Problem to solve -
All of the data should be restated exactly as it stands.

Data supplied -
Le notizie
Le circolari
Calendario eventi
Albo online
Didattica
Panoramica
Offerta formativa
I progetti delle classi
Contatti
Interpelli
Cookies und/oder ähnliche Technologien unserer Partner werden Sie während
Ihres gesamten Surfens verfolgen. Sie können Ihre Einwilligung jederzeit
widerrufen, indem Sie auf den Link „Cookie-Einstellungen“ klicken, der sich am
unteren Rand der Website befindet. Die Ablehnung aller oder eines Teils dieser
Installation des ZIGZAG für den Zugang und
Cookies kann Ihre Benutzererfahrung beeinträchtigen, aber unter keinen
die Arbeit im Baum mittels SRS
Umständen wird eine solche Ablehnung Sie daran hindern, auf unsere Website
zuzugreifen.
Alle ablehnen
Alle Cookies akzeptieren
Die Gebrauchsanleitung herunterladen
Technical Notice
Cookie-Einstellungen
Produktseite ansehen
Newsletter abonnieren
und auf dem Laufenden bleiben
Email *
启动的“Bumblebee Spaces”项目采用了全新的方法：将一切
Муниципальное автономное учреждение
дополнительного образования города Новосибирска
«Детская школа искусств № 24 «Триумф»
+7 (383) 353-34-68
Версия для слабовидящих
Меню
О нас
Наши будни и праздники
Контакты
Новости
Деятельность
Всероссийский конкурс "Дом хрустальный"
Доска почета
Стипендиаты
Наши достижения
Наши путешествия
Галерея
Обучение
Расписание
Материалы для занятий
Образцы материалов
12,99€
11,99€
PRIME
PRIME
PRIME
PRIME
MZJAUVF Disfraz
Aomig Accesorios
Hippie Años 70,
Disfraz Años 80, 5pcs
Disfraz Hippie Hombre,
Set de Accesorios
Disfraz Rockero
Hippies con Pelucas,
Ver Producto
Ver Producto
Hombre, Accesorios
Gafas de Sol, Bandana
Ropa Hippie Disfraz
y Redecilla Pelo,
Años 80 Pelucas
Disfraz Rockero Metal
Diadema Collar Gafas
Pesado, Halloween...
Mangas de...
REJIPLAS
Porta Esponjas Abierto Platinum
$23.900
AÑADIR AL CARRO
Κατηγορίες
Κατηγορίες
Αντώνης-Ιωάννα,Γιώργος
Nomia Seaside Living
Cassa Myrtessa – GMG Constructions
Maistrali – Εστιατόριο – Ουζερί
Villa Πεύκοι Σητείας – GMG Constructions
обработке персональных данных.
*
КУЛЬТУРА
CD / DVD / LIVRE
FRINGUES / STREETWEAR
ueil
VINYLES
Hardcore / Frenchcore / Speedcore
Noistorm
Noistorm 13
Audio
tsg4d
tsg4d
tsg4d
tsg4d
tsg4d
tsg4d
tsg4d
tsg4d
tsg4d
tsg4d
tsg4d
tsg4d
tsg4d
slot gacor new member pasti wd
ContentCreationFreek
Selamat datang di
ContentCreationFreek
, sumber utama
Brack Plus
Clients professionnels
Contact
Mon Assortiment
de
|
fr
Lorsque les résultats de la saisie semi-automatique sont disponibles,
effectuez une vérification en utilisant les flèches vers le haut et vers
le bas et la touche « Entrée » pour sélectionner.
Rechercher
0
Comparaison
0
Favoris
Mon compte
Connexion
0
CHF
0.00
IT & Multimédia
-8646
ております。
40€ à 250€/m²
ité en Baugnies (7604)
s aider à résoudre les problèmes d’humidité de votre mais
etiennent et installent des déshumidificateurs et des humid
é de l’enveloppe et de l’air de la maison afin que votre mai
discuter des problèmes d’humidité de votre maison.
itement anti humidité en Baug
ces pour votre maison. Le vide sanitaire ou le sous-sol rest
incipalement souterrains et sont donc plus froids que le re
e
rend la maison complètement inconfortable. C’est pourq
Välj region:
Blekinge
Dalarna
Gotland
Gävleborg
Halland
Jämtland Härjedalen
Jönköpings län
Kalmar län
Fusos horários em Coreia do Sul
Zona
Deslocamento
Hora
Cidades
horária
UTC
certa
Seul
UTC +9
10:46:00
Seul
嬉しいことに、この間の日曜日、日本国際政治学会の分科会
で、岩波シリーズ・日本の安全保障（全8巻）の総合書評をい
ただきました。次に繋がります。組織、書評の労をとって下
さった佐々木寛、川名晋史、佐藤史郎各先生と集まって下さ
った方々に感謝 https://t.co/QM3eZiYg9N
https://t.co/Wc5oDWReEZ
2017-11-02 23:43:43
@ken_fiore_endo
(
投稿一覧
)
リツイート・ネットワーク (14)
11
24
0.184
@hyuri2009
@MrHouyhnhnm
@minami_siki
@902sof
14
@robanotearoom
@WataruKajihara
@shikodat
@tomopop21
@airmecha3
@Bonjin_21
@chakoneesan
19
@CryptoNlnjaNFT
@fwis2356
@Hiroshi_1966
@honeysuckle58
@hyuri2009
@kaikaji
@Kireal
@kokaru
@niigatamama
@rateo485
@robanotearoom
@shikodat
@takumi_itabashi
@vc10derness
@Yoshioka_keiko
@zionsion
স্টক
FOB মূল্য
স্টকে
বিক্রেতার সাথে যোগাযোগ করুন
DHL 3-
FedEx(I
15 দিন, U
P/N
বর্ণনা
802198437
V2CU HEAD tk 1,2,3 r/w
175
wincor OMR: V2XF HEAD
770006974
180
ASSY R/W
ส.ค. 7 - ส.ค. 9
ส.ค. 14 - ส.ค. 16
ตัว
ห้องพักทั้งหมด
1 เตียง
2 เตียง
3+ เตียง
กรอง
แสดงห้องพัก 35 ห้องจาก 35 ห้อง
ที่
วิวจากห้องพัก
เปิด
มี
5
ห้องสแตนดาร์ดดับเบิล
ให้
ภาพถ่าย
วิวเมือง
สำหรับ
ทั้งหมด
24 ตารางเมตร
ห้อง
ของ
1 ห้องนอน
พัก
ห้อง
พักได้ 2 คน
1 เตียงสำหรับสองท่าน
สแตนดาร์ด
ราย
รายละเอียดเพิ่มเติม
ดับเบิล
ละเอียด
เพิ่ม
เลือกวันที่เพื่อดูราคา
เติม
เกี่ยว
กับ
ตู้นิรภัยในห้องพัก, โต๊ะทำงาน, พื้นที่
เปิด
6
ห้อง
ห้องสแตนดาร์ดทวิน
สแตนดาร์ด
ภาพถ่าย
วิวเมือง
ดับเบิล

Answer for this exercise -
Le notizie
Le circolari
Calendario eventi
Albo online
Didattica
Panoramica
Offerta formativa
I progetti delle classi
Contatti
Interpelli
Cookies und/oder ähnliche Technologien unserer Partner werden Sie während
Ihres gesamten Surfens verfolgen. Sie können Ihre Einwilligung jederzeit
widerrufen, indem Sie auf den Link „Cookie-Einstellungen“ klicken, der sich am
unteren Rand der Website befindet. Die Ablehnung aller oder eines Teils dieser
Installation des ZIGZAG für den Zugang und
Cookies kann Ihre Benutzererfahrung beeinträchtigen, aber unter keinen
die Arbeit im Baum mittels SRS
Umständen wird eine solche Ablehnung Sie daran hindern, auf unsere Website
zuzugreifen.
Alle ablehnen
Alle Cookies akzeptieren
Die Gebrauchsanleitung herunterladen
Technical Notice
Cookie-Einstellungen
Produktseite ansehen
Newsletter abonnieren
und auf dem Laufenden bleiben
Email *
启动的“Bumblebee Spaces”项目采用了全新的方法：将一切
Муниципальное автономное учреждение
дополнительного образования города Новосибирска
«Детская школа искусств № 24 «Триумф»
+7 (383) 353-34-68
Версия для слабовидящих
Меню
О нас
Наши будни и праздники
Контакты
Новости
Деятельность
Всероссийский конкурс "Дом хрустальный"
Доска почета
Стипендиаты
Наши достижения
Наши путешествия
Галерея
Обучение
Расписание
Материалы для занятий
Образцы материалов
12,99€
11,99€
PRIME
PRIME
PRIME
PRIME
MZJAUVF Disfraz
Aomig Accesorios
Hippie Años 70,
Disfraz Años 80, 5pcs
Disfraz Hippie Hombre,
Set de Accesorios
Disfraz Rockero
Hippies con Pelucas,
Ver Producto
Ver Producto
Hombre, Accesorios
Gafas de Sol, Bandana
Ropa Hippie Disfraz
y Redecilla Pelo,
Años 80 Pelucas
Disfraz Rockero Metal
Diadema Collar Gafas
Pesado, Halloween...
Mangas de...
REJIPLAS
Porta Esponjas Abierto Platinum
$23.900
AÑADIR AL CARRO
Κατηγορίες
Κατηγορίες
Αντώνης-Ιωάννα,Γιώργος
Nomia Seaside Living
Cassa Myrtessa – GMG Constructions
Maistrali – Εστιατόριο – Ουζερί
Villa Πεύκοι Σητείας – GMG Constructions
обработке персональных данных.
*
КУЛЬТУРА
CD / DVD / LIVRE
FRINGUES / STREETWEAR
ueil
VINYLES
Hardcore / Frenchcore / Speedcore
Noistorm
Noistorm 13
Audio
tsg4d
tsg4d
tsg4d
tsg4d
tsg4d
tsg4d
tsg4d
tsg4d
tsg4d
tsg4d
tsg4d
tsg4d
tsg4d
slot gacor new member pasti wd
ContentCreationFreek
Selamat datang di
ContentCreationFreek
, sumber utama
Brack Plus
Clients professionnels
Contact
Mon Assortiment
de
|
fr
Lorsque les résultats de la saisie semi-automatique sont disponibles,
effectuez une vérification en utilisant les flèches vers le haut et vers
le bas et la touche « Entrée » pour sélectionner.
Rechercher
0
Comparaison
0
Favoris
Mon compte
Connexion
0
CHF
0.00
IT & Multimédia
-8646
ております。
40€ à 250€/m²
ité en Baugnies (7604)
s aider à résoudre les problèmes d’humidité de votre mais
etiennent et installent des déshumidificateurs et des humid
é de l’enveloppe et de l’air de la maison afin que votre mai
discuter des problèmes d’humidité de votre maison.
itement anti humidité en Baug
ces pour votre maison. Le vide sanitaire ou le sous-sol rest
incipalement souterrains et sont donc plus froids que le re
e
rend la maison complètement inconfortable. C’est pourq
Välj region:
Blekinge
Dalarna
Gotland
Gävleborg
Halland
Jämtland Härjedalen
Jönköpings län
Kalmar län
Fusos horários em Coreia do Sul
Zona
Deslocamento
Hora
Cidades
horária
UTC
certa
Seul
UTC +9
10:46:00
Seul
嬉しいことに、この間の日曜日、日本国際政治学会の分科会
で、岩波シリーズ・日本の安全保障（全8巻）の総合書評をい
ただきました。次に繋がります。組織、書評の労をとって下
さった佐々木寛、川名晋史、佐藤史郎各先生と集まって下さ
った方々に感謝 https://t.co/QM3eZiYg9N
https://t.co/Wc5oDWReEZ
2017-11-02 23:43:43
@ken_fiore_endo
(
投稿一覧
)
リツイート・ネットワーク (14)
11
24
0.184
@hyuri2009
@MrHouyhnhnm
@minami_siki
@902sof
14
@robanotearoom
@WataruKajihara
@shikodat
@tomopop21
@airmecha3
@Bonjin_21
@chakoneesan
19
@CryptoNlnjaNFT
@fwis2356
@Hiroshi_1966
@honeysuckle58
@hyuri2009
@kaikaji
@Kireal
@kokaru
@niigatamama
@rateo485
@robanotearoom
@shikodat
@takumi_itabashi
@vc10derness
@Yoshioka_keiko
@zionsion
স্টক
FOB মূল্য
স্টকে
বিক্রেতার সাথে যোগাযোগ করুন
DHL 3-
FedEx(I
15 দিন, U
P/N
বর্ণনা
802198437
V2CU HEAD tk 1,2,3 r/w
175
wincor OMR: V2XF HEAD
770006974
180
ASSY R/W
ส.ค. 7 - ส.ค. 9
ส.ค. 14 - ส.ค. 16
ตัว
ห้องพักทั้งหมด
1 เตียง
2 เตียง
3+ เตียง
กรอง
แสดงห้องพัก 35 ห้องจาก 35 ห้อง
ที่
วิวจากห้องพัก
เปิด
มี
5
ห้องสแตนดาร์ดดับเบิล
ให้
ภาพถ่าย
วิวเมือง
สำหรับ
ทั้งหมด
24 ตารางเมตร
ห้อง
ของ
1 ห้องนอน
พัก
ห้อง
พักได้ 2 คน
1 เตียงสำหรับสองท่าน
สแตนดาร์ด
ราย
รายละเอียดเพิ่มเติม
ดับเบิล
ละเอียด
เพิ่ม
เลือกวันที่เพื่อดูราคา
เติม
เกี่ยว
กับ
ตู้นิรภัยในห้องพัก, โต๊ะทำงาน, พื้นที่
เปิด
6
ห้อง
ห้องสแตนดาร์ดทวิน
สแตนดาร์ด
ภาพถ่าย
วิวเมือง
ดับเบิล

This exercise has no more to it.